*Rangel Alves da Costa
Todo o
município de Poço Redondo, no sertão Sergipe, é entrecortado por marcos
históricos deixados pelo cangaço. Foi intensa e constante a passagem da Lampião
e seu bando pela região, muitos filhos de Poço Redondo enveredaram pelos
caminhos cangaceiros (nada menos que 34), por todo lugar pontuam sinais e marcas
daqueles tempos de luta. E marcas profundas de uma história ainda não
totalmente desvendada.
Em Poço
Redondo também está a Gruta do Angico (local da morte de Lampião, Maria Bonita,
mais oito cangaceiros e um soldado da volante), a Fazenda Maranduba (onde, em
janeiro de 32, ocorreu o segundo maior combate da história cangaceira), além de
muitos outros locais que ainda testemunham os feitos, as batalhas e as mortes.
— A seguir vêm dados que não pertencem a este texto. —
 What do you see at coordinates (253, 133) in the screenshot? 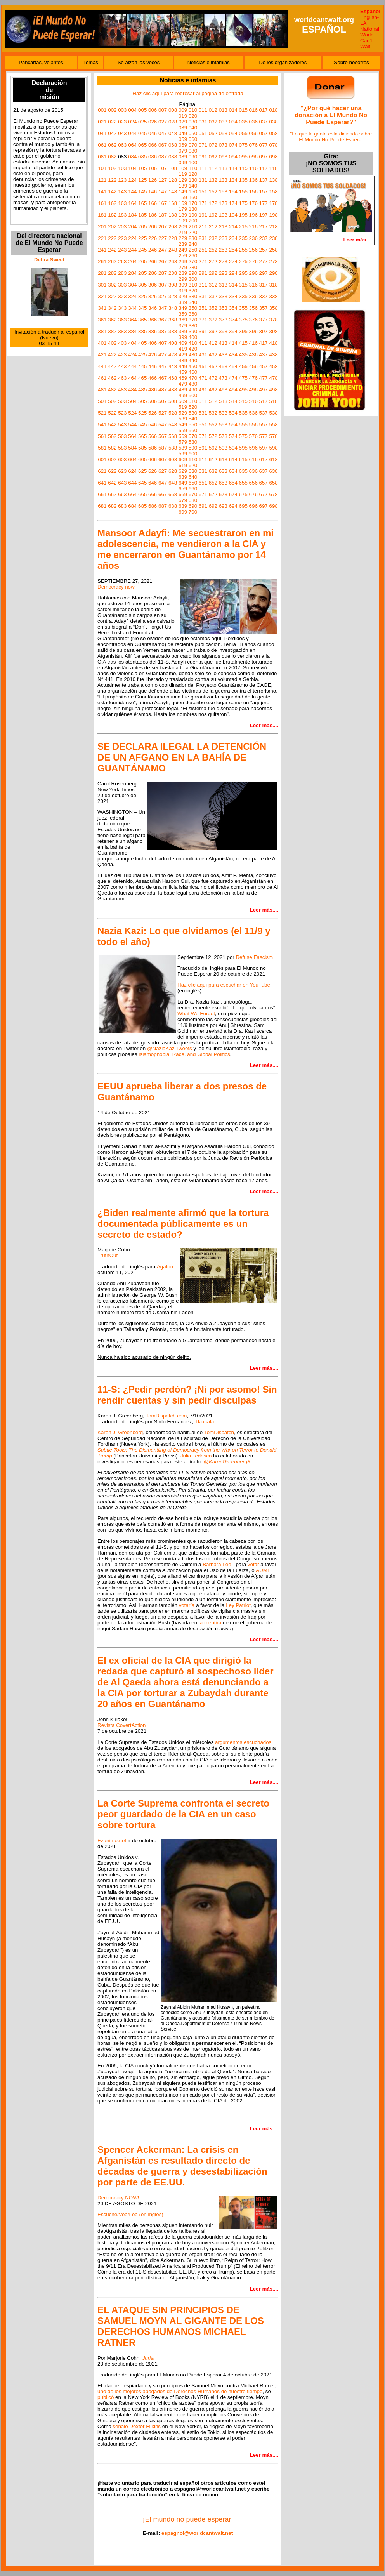
I see `056` at bounding box center [253, 133].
Foi também em Poço Redondo o célebre encontro entre o Padre Artur Passos e
Virgulino Lampião, num episódio que ficou conhecido como o encontro da cruz com
o mosquetão.
Além da
cidade em si e em localidades mais distantes, os arredores da cidade também
contam muito da presença cangaceira. Seguindo em direção à beira do rio, num
percurso de 14 km, nada menos que quatro marcos abrem suas páginas para contar
acerca daquelas lutas. O local da morte de Canário, o local onde foi encontrado
o corpo de Zé de Julião, o ex-cangaceiro Cajazeira, o local da morte do
vaqueiro Antônio Canela (que havia dito que esperaria Lampião de arma em punho,
e foi encontrado depois e assassinado pelo subgrupo do cangaceiro Mané Moreno),
e também as Cruzes dos Soldados. E é sobre tais cruzes que detalho mais
adiante.
Pois bem. Ao
alvorecer deste domingo e já nos passos da história cangaceira de Poço Redondo,
e tendo ao lado o amigo e pesquisador José Francisco (do blog Lampião,
Governador do Sertão) mais uma vez visitamos “As Cruzes dos Soldados”, às
margens da Estrada Histórica Antônio Conselheiro (Estrada de Curralinho). São
cerca de 7 km da sede municipal até este local, em via de bom acesso.
Aí,
embaixo desse portentoso Bonome, as cruzes fincadas na terra e tendo ex-votos
(objetos comprovando milagres alcançados) ao redor. Neste local, no ano de 37,
os soldados Tonho Vicente e Sisi foram emboscados, torturados e mortos, pelo
subgrupo do cangaceiro Corisco, numa vingança tramada após a morte do
cangaceiro Pau Ferro. Os soldados mortos, tidos como inocentes, ao longo dos
anos foram sendo reverenciados pela fé sertaneja.
A crença
que inocentes mortos possuem um poder maior de intercessão perante as forças
sagradas, faz com que os humildes devotos - e grande parte da população
sertaneja - passem a acreditar também nos seus poderes de cura. Daí as tantas
promessas feitas para a cura de graves enfermidades e salvação de vidas. E as
respostas - ou “comprovações” - às curas ou milagres alcançados estão ao redor
das duas cruzes. Troncos, membros, cabeças, etc. Em cada parte do corpo um
milagre obtido.
Já se vão
mais de oitenta anos da morte dos inocentes soldados, mas ainda hoje se renovam
as promessas feitas em seus nomes. Coisas que somente a fé sertaneja consegue
explicar. Basta seguir até lá para verificar a fé sertaneja ali presente.
Certamente a maioria daqueles que fazem promessas sequer sabe as causas daquela
morte. Mas também não precisa saber. Para o sertanejo devoto, religioso, fiel à
crença na força da intercessão, basta que ali dois inocentes soldados tivessem
perdido suas vidas. É o que basta para a quase santificação.